GRank: Towards Target-Aware and Streamlined Industrial Retrieval with a Generate-Rank Framework

Industrial-scale recommender systems rely on a cascade pipeline in which the retrieval stage must return a high-recall candidate set from billions of items under tight latency. Existing solutions ei- ther (i) suffer from limited expressiveness in capturing fine-grained user-item interactions, as seen in decoupled dual-tower architectures that rely on separate encoders, or generative models that lack precise target-aware matching capabilities, or (ii) build structured indices (tree, graph, quantization) whose item-centric topologies struggle to incorporate dynamic user preferences and incur prohibitive construction and maintenance costs. We present GRank, a novel structured-index-free retrieval paradigm that seamlessly unifies target-aware learning with user-centric retrieval. Our key innovations include: (1) A target-aware Generator trained to perform personalized candidate generation via GPU-accelerated MIPS, eliminating semantic drift and maintenance costs of structured indexing; (2) A lightweight but powerful Ranker that performs fine-grained, candidate-specific inference on small subsets; (3) An end-to-end multi-task learning framework that ensures semantic consistency between generation and ranking objectives. Extensive experiments on two public benchmarks and a billion-item production corpus demonstrate that GRank improves Recall@500 by over 30% and 1.7$\times$ the P99 QPS of state-of-the-art tree- and graph-based retrievers. GRank has been fully deployed in production in our recommendation platform since Q2 2025, serving 400 million active users with 99.95% service availability. Online A/B tests confirm significant improvements in core engagement metrics, with Total App Usage Time increasing by 0.160% in the main app and 0.165% in the Lite version.

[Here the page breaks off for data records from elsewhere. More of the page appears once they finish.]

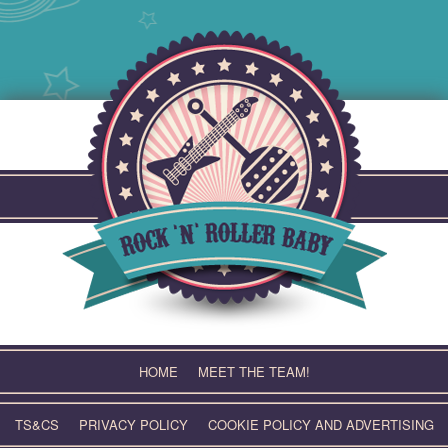
Skip
to
content
HOME
MEET THE TEAM!
TS&CS
PRIVACY POLICY
COOKIE POLICY AND ADVERTISING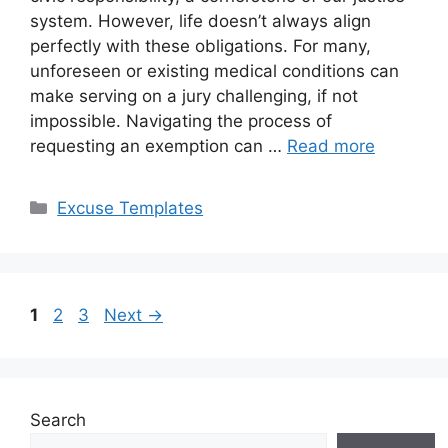
system. However, life doesn’t always align
perfectly with these obligations. For many,
unforeseen or existing medical conditions can
make serving on a jury challenging, if not
impossible. Navigating the process of
requesting an exemption can …
Read more
Categories
Excuse Templates
Page
Page
Page
1
2
3
Next
→
Search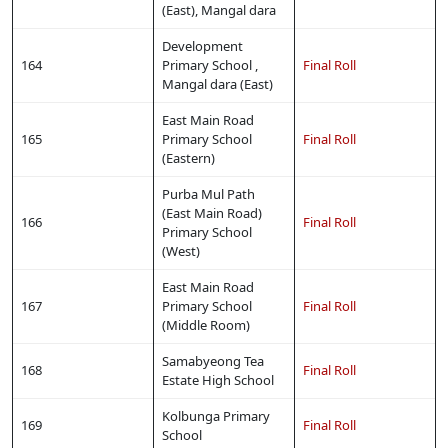
(East), Mangal dara
Development
164
Primary School ,
Final Roll
Mangal dara (East)
East Main Road
165
Primary School
Final Roll
(Eastern)
Purba Mul Path
(East Main Road)
166
Final Roll
Primary School
(West)
East Main Road
167
Primary School
Final Roll
(Middle Room)
Samabyeong Tea
168
Final Roll
Estate High School
Kolbunga Primary
169
Final Roll
School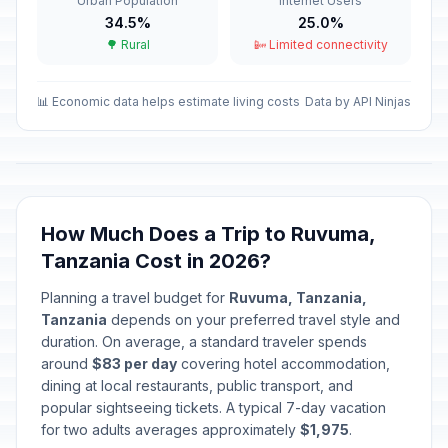
Urban Population
Internet Users
Passed
April 3, 2026 • Friday
34.5%
25.0%
🌳 Rural
📴 Limited connectivity
Easter Sunday
📅
Passed
April 5, 2026 • Sunday
📊 Economic data helps estimate living costs
Data by API Ninjas
Easter Monday
🎉
Passed
April 6, 2026 • Monday
Karume Day
🎉
Passed
April 7, 2026 • Tuesday
How Much Does a Trip to Ruvuma,
Tanzania Cost in 2026?
Union Day
🎉
Passed
April 26, 2026 • Sunday
Planning a travel budget for
Ruvuma, Tanzania,
Tanzania
depends on your preferred travel style and
Worker's Day
duration. On average, a standard traveler spends
🎉
Passed
May 1, 2026 • Friday
around
$83 per day
covering hotel accommodation,
dining at local restaurants, public transport, and
popular sightseeing tickets. A typical 7-day vacation
Mothers' Day
📅
Passed
for two adults averages approximately
May 10, 2026 • Sunday
$1,975
.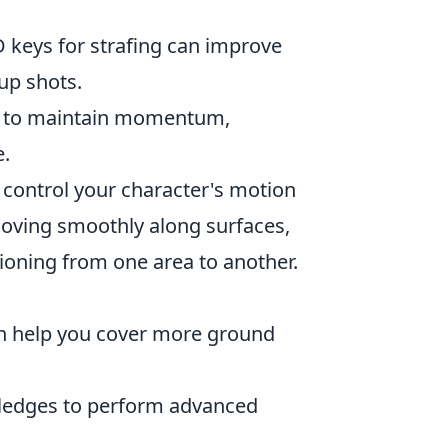
 keys for strafing can improve
 up shots.
u to maintain momentum,
e.
o control your character's motion
moving smoothly along surfaces,
ioning from one area to another.
n help you cover more ground
ledges to perform advanced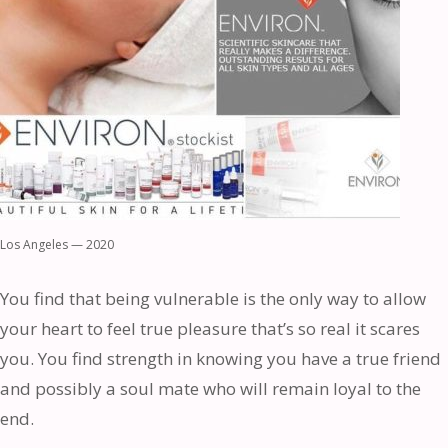
Los Angeles — 2020
You find that being vulnerable is the only way to allow
your heart to feel true pleasure that’s so real it scares
you. You find strength in knowing you have a true friend
and possibly a soul mate who will remain loyal to the
end.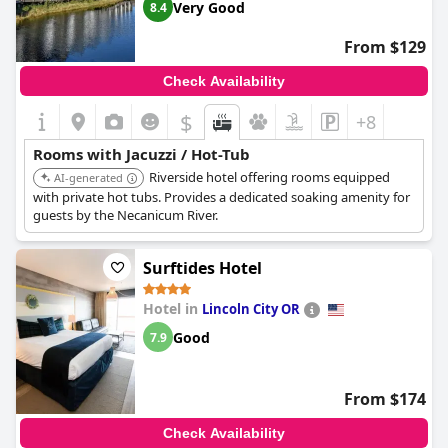
Very Good
8.4
mentioned specific incidents of the jacuzzi being dirty, out of
order, or the hot tub being too hot. Despite these occasional
From $129
setbacks, there are consistent remarks about the nice hot tub
and pool, the well-maintained facilities and the convenience of
Check Availability
having a fireplace and jacuzzi in-room, making it a desirable
feature for many visitors.
$
+8
Rooms with Jacuzzi / Hot-Tub
Riverside hotel offering rooms equipped
AI-generated
with private hot tubs. Provides a dedicated soaking amenity for
guests by the Necanicum River.
Surftides Hotel
Hotel in
Lincoln City OR
Good
7.9
From $174
Check Availability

翻译：工业级推荐系统依赖级联管道，其中检索阶段必须在严苛时延约束下从数十亿候选项返回高召回率候选集。现有方案或存在以下局限：(i) 缺乏捕捉细粒度用户-物品交互的表示能力——如依赖独立编码器的解耦双塔架构，或缺乏精确目标感知匹配能力的生成模型；(ii) 构建结构化索引（树、图、量化）时，其以物品为中心的拓扑结构难以融入动态用户偏好，且面临高昂的构建与维护成本。我们提出GRank——一种无需结构化索引的新型检索范式，将目标感知学习与用户中心化检索无缝统一。核心创新包括：(1) 面向目标感知的生成器，通过GPU加速的MIPS实现个性化候选生成，消除语义漂移与结构化索引维护成本；(2) 轻量而强大的排序器，对小规模子集执行细粒度、候选感知的推断；(3) 端到端多任务学习框架，确保生成与排序目标的语义一致性。在两个公开基准与一个十亿级物品生产语料库上的大量实验表明，GRank将Recall@500提升超30%，P99 QPS达到现有最优树/图检索器的1.7倍。自2025年第二季度起，GRank已全面部署于我们的推荐平台生产环境，服务4亿活跃用户并保持99.95%服务可用性。线上A/B测试证实核心参与指标显著提升，主应用与精简版总应用使用时长分别提升0.160%与0.165%。